Fig 1.

Structural organization and adhesive properties of the ancillary protein AP1_M6 of FCT-1 pili. A. Schematic representation of the FCT-1 pilus island genetic organization and of the structural domains of AP1_M6, including the hydrophobic transmembranes (TM), the Von-Willebrand factor type A domain (VWA), the Cna_B domain and the sortase cleavage site (SCS). B. Immunoelectron microscopy image taken at 30× magnification after double immunogold labelling of FCT-1 M6 pili from wild type (WT_M6) and its isogenic Δap1_M6 derivative with rabbit polyclonal anti-rBP_M6 and mouse anti-rAP1_M6 antibodies, followed by gold-labelled anti-rabbit IgG (particle size 5 nm, yellow arrows) and anti-mouse IgG antibodies (10 nm, red arrows). C. Immunoblot of cell wall fractions of WT_M6, Δap1_M6 and the complemented strain Δap1_M6(pAMap1_M6). Total protein amounts of the different extracts loaded on the gels were normalized using antibodies to protein Spy0269. Transferred extracts were incubated with specific mouse sera raised against rBP_M6 and rAP1_M6 proteins.

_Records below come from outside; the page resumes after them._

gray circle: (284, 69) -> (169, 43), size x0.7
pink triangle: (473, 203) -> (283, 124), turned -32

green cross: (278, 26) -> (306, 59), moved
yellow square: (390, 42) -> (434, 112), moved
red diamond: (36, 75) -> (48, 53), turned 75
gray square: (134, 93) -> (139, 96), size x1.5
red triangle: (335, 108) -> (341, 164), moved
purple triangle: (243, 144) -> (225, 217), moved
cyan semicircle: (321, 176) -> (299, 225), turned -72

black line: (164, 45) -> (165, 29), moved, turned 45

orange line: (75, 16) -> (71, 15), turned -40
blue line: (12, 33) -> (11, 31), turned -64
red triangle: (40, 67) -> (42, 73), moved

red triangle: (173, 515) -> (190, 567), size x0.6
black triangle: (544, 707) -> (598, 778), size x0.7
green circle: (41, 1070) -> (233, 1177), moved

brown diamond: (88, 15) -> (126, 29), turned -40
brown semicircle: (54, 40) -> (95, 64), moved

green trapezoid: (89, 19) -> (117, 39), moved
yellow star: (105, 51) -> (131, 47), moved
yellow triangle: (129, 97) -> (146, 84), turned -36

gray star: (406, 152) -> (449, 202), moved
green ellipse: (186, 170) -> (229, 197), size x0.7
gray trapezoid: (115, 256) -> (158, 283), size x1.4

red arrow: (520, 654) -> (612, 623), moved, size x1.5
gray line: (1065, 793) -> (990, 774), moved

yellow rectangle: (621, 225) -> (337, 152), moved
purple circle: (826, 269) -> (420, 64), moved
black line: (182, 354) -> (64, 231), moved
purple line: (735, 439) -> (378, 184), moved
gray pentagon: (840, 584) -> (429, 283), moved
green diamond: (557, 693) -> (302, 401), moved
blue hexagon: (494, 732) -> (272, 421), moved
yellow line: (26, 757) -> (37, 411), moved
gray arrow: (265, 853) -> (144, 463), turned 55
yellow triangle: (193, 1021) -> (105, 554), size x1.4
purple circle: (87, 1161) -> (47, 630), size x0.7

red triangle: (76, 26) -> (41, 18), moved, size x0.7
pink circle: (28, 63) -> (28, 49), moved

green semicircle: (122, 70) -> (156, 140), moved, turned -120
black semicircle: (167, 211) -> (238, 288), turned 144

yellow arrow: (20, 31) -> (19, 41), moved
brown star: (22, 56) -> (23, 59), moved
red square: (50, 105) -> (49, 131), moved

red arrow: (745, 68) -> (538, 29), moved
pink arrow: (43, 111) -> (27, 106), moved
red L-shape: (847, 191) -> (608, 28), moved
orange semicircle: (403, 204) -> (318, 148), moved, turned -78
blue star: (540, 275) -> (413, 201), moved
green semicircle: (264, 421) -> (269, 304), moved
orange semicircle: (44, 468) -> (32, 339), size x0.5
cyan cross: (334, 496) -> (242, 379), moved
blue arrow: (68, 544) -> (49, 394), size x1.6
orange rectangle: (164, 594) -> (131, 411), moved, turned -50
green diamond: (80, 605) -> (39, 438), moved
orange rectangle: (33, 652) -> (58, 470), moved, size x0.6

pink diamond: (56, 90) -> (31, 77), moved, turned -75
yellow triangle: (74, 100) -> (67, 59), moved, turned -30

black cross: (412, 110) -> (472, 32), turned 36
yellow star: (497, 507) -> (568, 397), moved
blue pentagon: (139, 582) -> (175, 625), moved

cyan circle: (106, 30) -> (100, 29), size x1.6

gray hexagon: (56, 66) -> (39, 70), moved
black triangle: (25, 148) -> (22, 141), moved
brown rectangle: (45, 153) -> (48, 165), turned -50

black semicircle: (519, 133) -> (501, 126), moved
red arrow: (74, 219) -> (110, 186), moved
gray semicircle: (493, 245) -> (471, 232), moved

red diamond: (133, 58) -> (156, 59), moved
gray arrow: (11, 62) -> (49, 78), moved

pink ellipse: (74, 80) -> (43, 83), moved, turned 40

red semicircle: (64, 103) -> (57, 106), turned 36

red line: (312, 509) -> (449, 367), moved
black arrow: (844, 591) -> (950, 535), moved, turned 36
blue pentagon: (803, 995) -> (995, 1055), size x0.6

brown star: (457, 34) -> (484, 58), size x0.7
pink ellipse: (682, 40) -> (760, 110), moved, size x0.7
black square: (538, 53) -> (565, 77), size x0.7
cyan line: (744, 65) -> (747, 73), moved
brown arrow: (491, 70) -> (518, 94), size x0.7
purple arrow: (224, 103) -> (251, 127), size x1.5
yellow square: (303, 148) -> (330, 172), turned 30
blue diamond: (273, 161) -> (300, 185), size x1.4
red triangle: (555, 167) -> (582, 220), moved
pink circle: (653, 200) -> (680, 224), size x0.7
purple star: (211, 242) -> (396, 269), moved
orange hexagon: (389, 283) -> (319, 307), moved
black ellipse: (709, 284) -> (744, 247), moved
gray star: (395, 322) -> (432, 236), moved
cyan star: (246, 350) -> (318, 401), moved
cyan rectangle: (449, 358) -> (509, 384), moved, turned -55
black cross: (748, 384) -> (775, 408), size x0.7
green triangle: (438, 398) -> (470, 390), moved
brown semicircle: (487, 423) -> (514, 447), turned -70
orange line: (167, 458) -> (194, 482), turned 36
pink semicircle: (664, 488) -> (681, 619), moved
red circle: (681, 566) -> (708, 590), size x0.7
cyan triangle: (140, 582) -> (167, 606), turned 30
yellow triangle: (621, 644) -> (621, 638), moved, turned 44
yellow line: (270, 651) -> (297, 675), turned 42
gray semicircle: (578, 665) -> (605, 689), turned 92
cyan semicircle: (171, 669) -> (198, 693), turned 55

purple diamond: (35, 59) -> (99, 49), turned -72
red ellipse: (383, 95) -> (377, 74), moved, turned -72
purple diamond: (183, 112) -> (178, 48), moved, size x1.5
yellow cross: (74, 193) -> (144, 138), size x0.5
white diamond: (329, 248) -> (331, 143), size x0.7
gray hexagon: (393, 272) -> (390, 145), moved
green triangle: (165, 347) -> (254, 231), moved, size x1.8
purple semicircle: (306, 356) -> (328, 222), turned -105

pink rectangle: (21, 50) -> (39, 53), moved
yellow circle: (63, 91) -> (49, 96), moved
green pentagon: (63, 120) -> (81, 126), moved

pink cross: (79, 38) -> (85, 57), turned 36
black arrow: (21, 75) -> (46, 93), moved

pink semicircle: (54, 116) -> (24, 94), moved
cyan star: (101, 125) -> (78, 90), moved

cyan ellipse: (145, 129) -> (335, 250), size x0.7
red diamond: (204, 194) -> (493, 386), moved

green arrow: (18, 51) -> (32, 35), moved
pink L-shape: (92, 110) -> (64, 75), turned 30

D. Binding of WT_M6, Δap1_M6 and Δap1_M6(pAMap1_M6) to A549 cells (moi 100:1) after 30 min of incubation. Histograms represent the percentage of cell-associated versus total bacteria. Results are presented as the mean and standard deviation values of three independent experiments run in triplicate wells. Significant differences between strains calculated by Student's t-test are shown by asterisks **P < 0.01, *P < 0.05.